Does a living trust need to be notarized in California?

Attorney Answers 5


  1. Technically, a trust is valid even without being notarized ... but, having said that, the Courts prefer a notarized document. It takes such a small amount of time (and costs so little), why not do it? Better to make sure the i's are dotted and the t's are crossed than to regret that you missed something!!

    The information you obtain at this site is not, nor is it intended to be, legal advice. You should consult an attorney for individual advice regarding your own situation.


  2. It is not a requirement, but it is a good practice.

    Any individual seeking legal advice for their own situation should retain their own legal counsel as this response provides information that is general in nature and not specific to any person's unique situation. Circular 230 Disclaimer - Advice given in this response cannot be used to eliminate penalties with the IRS or any other governmental agency.


  3. As the others have said, it is an easy step that is relatively inexpensive, so you should go ahead and do it when you are signing the trust document.
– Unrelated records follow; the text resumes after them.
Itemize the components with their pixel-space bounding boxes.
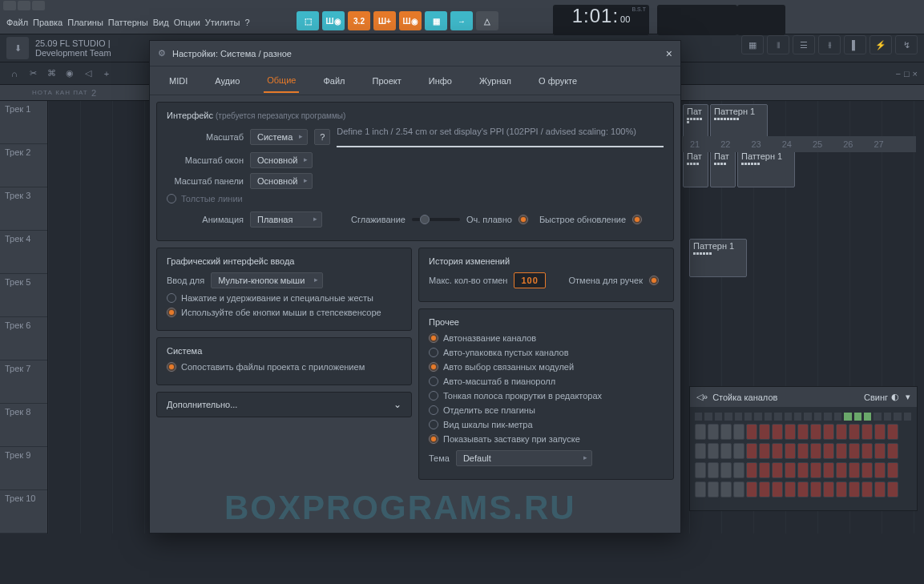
fast-update-radio[interactable] [632,215,642,224]
step-button[interactable] [746,481,757,497]
tab-about[interactable]: О фрукте [535,70,580,92]
view-mixer-icon[interactable]: ⫴ [767,35,789,54]
step-button[interactable] [849,462,860,478]
tab-log[interactable]: Журнал [476,70,514,92]
menu-view[interactable]: Вид [153,18,169,27]
track-9[interactable]: Трек 9 [0,447,47,490]
ppi-slider[interactable] [337,146,664,147]
step-button[interactable] [887,443,898,459]
pattern-clip[interactable]: Пат [683,149,708,187]
track-10[interactable]: Трек 10 [0,490,47,534]
tool-x-icon[interactable]: × [913,69,918,79]
transport-btn-5[interactable]: ▦ [425,11,447,30]
step-button[interactable] [720,424,732,440]
step-button[interactable] [849,424,860,440]
undo-knobs-radio[interactable] [649,276,659,285]
other-radio-5[interactable] [429,405,438,415]
track-1[interactable]: Трек 1 [0,101,47,144]
track-8[interactable]: Трек 8 [0,404,47,447]
menu-patterns[interactable]: Паттерны [108,18,148,27]
swing-knob-icon[interactable]: ◐ [891,392,899,402]
track-2[interactable]: Трек 2 [0,144,47,187]
master-faders[interactable] [737,5,785,35]
other-radio-7[interactable] [429,434,438,444]
transport-btn-0[interactable]: ⬚ [297,11,319,30]
scale-dropdown[interactable]: Система [250,129,308,145]
track-4[interactable]: Трек 4 [0,231,47,274]
view-channel-icon[interactable]: ☰ [793,35,815,54]
step-button[interactable] [849,481,860,497]
step-button[interactable] [708,481,719,497]
step-button[interactable] [861,481,873,497]
step-button[interactable] [849,443,860,459]
window-max-button[interactable] [18,1,30,10]
menu-file[interactable]: Файл [6,18,28,27]
window-close-button[interactable] [32,1,45,10]
speaker-icon[interactable]: ◁ [80,66,96,82]
step-button[interactable] [785,424,796,440]
view-wrench-icon[interactable]: ↯ [895,35,918,54]
step-button[interactable] [861,424,873,440]
track-7[interactable]: Трек 7 [0,360,47,404]
view-browser-icon[interactable]: ▌ [844,35,866,54]
magnet-icon[interactable]: ∩ [6,66,22,82]
other-radio-6[interactable] [429,420,438,429]
tab-audio[interactable]: Аудио [212,70,243,92]
panel-scale-dropdown[interactable]: Основной [250,173,313,189]
step-button[interactable] [733,481,744,497]
chevron-down-icon[interactable]: ▾ [906,392,910,402]
step-button[interactable] [772,462,783,478]
step-button[interactable] [733,424,744,440]
pat-tabs[interactable]: НОТА КАН ПАТ [32,89,88,96]
other-radio-4[interactable] [429,391,438,401]
tab-general[interactable]: Общие [264,69,299,93]
additional-expand[interactable]: Дополнительно... ⌄ [156,392,412,417]
step-button[interactable] [874,481,886,497]
step-button[interactable] [708,462,719,478]
transport-btn-2[interactable]: 3.2 [348,11,370,30]
step-button[interactable] [759,424,770,440]
step-button[interactable] [797,443,809,459]
help-button[interactable]: ? [314,129,330,145]
step-button[interactable] [785,443,796,459]
close-icon[interactable]: × [666,47,672,60]
step-button[interactable] [887,481,898,497]
step-button[interactable] [733,462,744,478]
step-button[interactable] [695,481,706,497]
transport-btn-1[interactable]: Ш◉ [322,11,345,30]
step-button[interactable] [695,424,706,440]
step-button[interactable] [695,462,706,478]
step-button[interactable] [836,443,847,459]
tool-box-icon[interactable]: □ [904,69,910,79]
track-5[interactable]: Трек 5 [0,274,47,317]
plus-icon[interactable]: + [99,66,115,82]
menu-options[interactable]: Опции [174,18,200,27]
associate-radio[interactable] [167,362,176,372]
tab-midi[interactable]: MIDI [166,70,191,92]
other-radio-2[interactable] [429,362,438,372]
step-button[interactable] [695,443,706,459]
step-button[interactable] [797,462,809,478]
step-button[interactable] [772,424,783,440]
view-plugin-icon[interactable]: ⚡ [870,35,892,54]
view-sliders-icon[interactable]: ⫵ [818,35,841,54]
pattern-clip[interactable]: Пат [710,149,736,187]
step-button[interactable] [746,443,757,459]
step-button[interactable] [836,462,847,478]
thick-lines-radio[interactable] [167,194,176,203]
animation-dropdown[interactable]: Плавная [250,211,322,228]
menu-utilities[interactable]: Утилиты [205,18,240,27]
step-button[interactable] [887,462,898,478]
max-undo-input[interactable]: 100 [514,272,545,288]
window-min-button[interactable] [3,1,16,10]
smoothing-slider[interactable] [412,218,460,221]
window-scale-dropdown[interactable]: Основной [250,152,313,168]
step-button[interactable] [874,462,886,478]
tool-minus-icon[interactable]: − [895,69,900,79]
step-button[interactable] [746,462,757,478]
pattern-clip[interactable]: Паттерн 1 [737,149,795,187]
step-button[interactable] [797,481,809,497]
step-button[interactable] [759,462,770,478]
step-button[interactable] [785,462,796,478]
time-display[interactable]: B.S.T 1:01: 00 [553,5,649,35]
This eliminates any kind of argument of a forged document, and may provide another witness if the family starts fighting about one member having the Settlor/Grantor/Trustmaker sign due to duress or undue influence.

    Many people will also sign other documents at the same time as your trust (powers of attorney, deeds, etc.), so it is good practice to have everything be notarized.


  4. As with my colleagues, I strongly suggest you notarize the trust document or agreement. I teach estate planning to paralegals at the University of San Diego, and my students learn trust documents are to be notarized as a best practice.

    If you are concerned about privacy, please be assured that this will not put your privacy at risk. Although they keep a written record, Notary Publics do not register the list of documents they have notarized with any government agency; the fact you have created a trust will not become available by 'Google' search!


  5. Yes, as a practical matter. Most banks, mortgage lenders and other financial institutions require it. This is especially true if it involves a deed to real property. The county recorder requires a deed or other similar document to be notarized.

    The information you obtain at this site is not, nor is it intended to be, legal advice. You should consult an attorney for individual advice regarding your own situation.